There was a difference of opinion of members responding to this question. Some supported the DAS but felt that they should not be targeted but rather available to the most outstanding applications. Others thought the DAS should be discontinued and the funds put into the Discovery Grants budget to increase success rates and/or average grant sizes. Considering that the new evaluation process allows for significant increases of funding given to excellent applications, it is not clear whether the DAS program is still as justified as it was when it was originally designed.

Program Design and Delivery

The performance and outcomes of the Discovery Grants program are measured against three program objectives:

  1. promote and maintain a diversified base of high-quality research capability in the natural sciences and engineering in Canadian universities;
  2. foster research excellence; and
  3. provide a stimulating environment for research training.

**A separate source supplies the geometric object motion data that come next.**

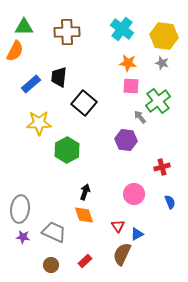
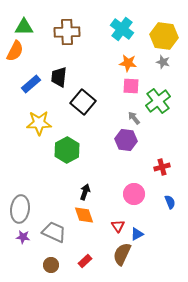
gray star: moved 1 px right, 1 px up
black square: moved 1 px left, 1 px up
gray arrow: moved 6 px left, 1 px down
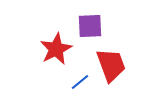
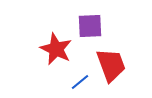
red star: rotated 20 degrees counterclockwise
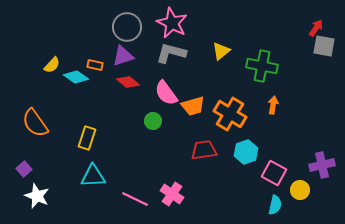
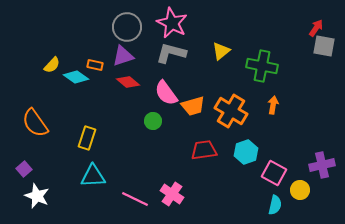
orange cross: moved 1 px right, 3 px up
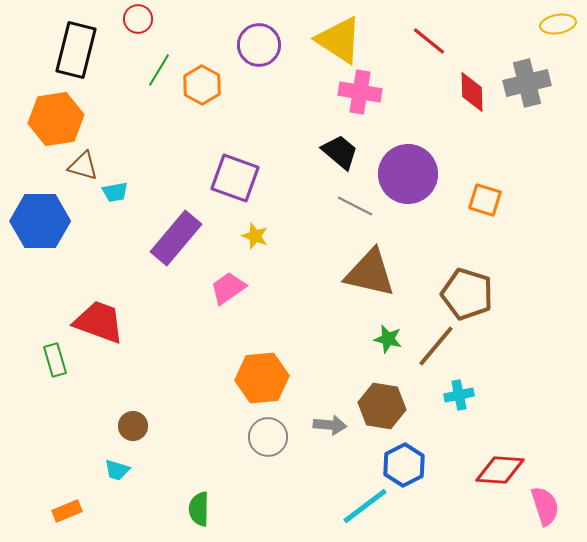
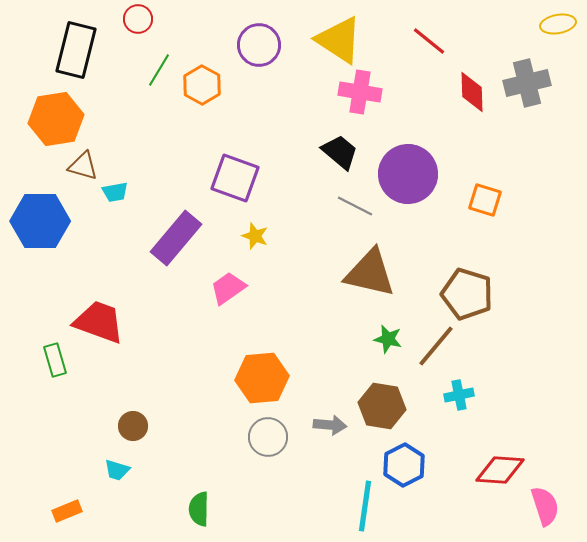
cyan line at (365, 506): rotated 45 degrees counterclockwise
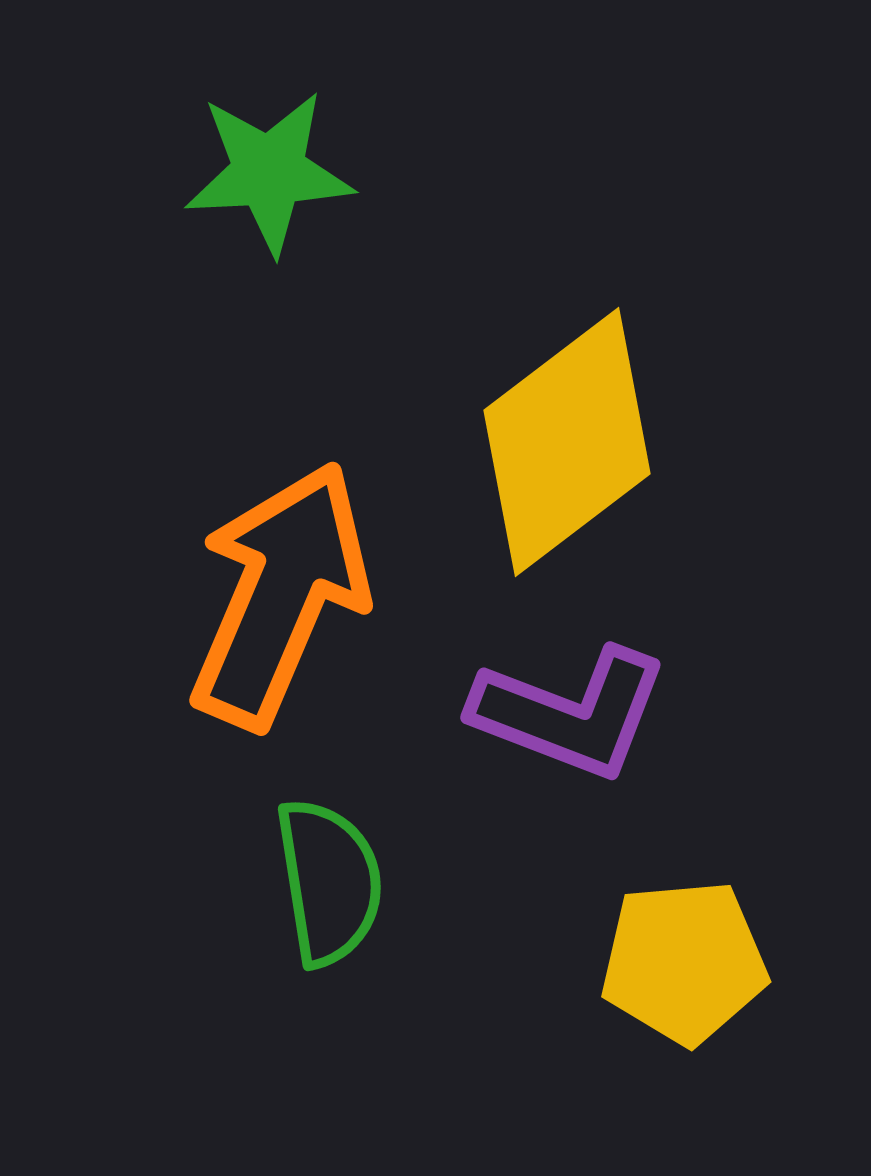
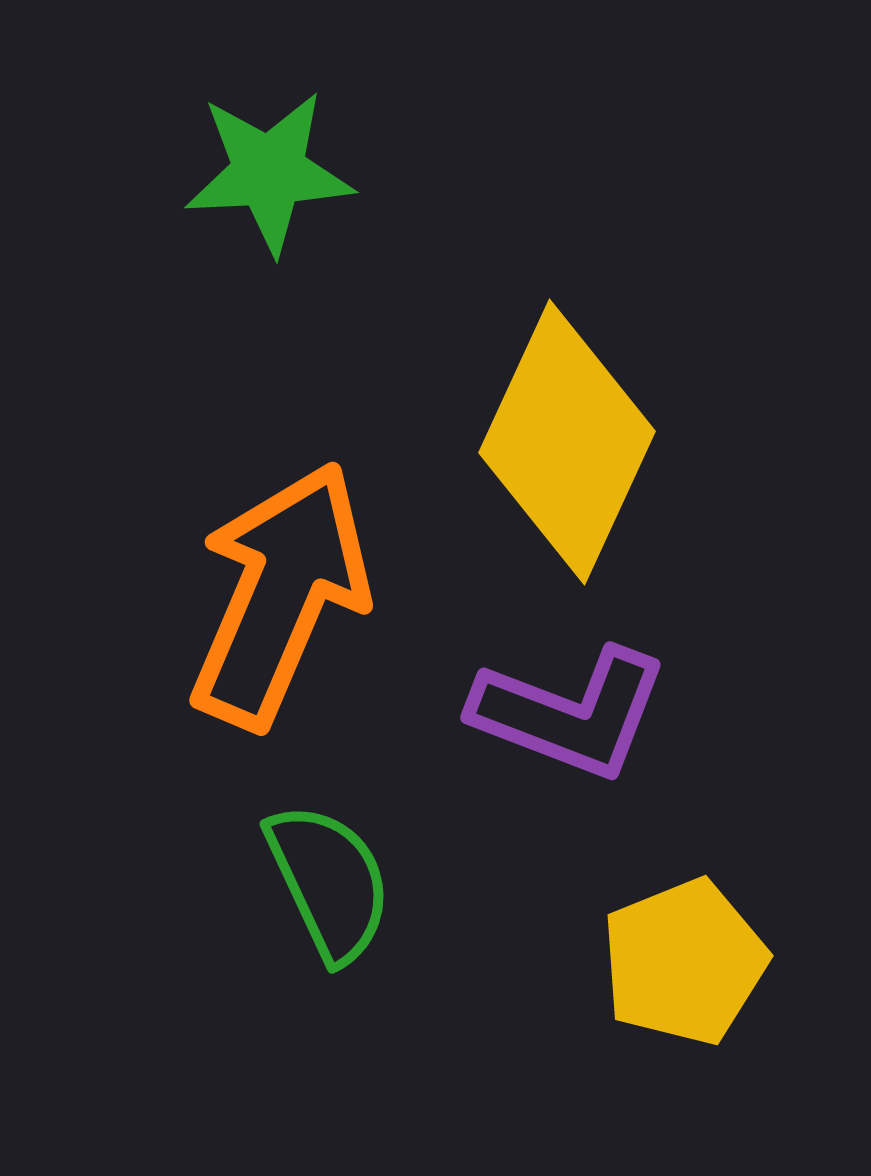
yellow diamond: rotated 28 degrees counterclockwise
green semicircle: rotated 16 degrees counterclockwise
yellow pentagon: rotated 17 degrees counterclockwise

Applicants to the Discovery Grants program are assessed on the following three selection criteria, as judged by their peers:

  1. the excellence of the researcher(s) as demonstrated by the quality and impact of their recent research achievements;
  2. the merit of their research proposal; and
  3. their achievements in, and plans for, research training.

Currently, these three program selection criteria are equally weighted.

Q. 3 ? Do you believe that this is appropriate, based on the three program objectives, or should certain criteria be weighted higher or lower relative to the other criteria, and why?

Members responding agreed that all three program objectives should be assessed but differed in the proportions that they believe should be assigned to the criteria. Several suggested the HQP criteria should be weighted less than the other two criteria.

In 2009 and 2010, NSERC implemented a new peer review system, which involved the following changes:

  1. a two-stage review process that decouples the merit assessment of applications from the funding decision;
  2. a merit assessment that provides a rating for each of the three selection criteria based on a common set of Merit Indicators; and
  3. a new committee structure made up of 12 Evaluation Groups that function in a conference model.

Q. 4 ? Does the new peer-review system enable NSERC to ensure consistency and fairness in the assessment process, across applications?

Members expressed general satisfaction with the new peer-review system. As one member stated “Peer review is a human system and, as such, will never be perfect. But the one we use now is probably better than the alternatives.”

Q. 5 ? Does the new peer-review system enable meritorious applicants, regardless of their career stage, to increase their funding more quickly?

One member answered this question as follows. “YES with the exception of HQP. By virtue of their ‘newness’ in the system, ECR generally score moderate for HQP, with a few getting strong. It is recognized that new faculty in a first tenure-track position cannot possibly have the same HQP record as an ER, even with a stellar training plan. This is accounted for to some extent by funding to bin K for ECR. However, beyond that, anyone can get into a high funding bin if they have the past record and an excellent proposal.” I would concur with this but would add that the overall funding available for the Discovery Grants program does put a brake on the level of increased funding available for applicants at all career stages.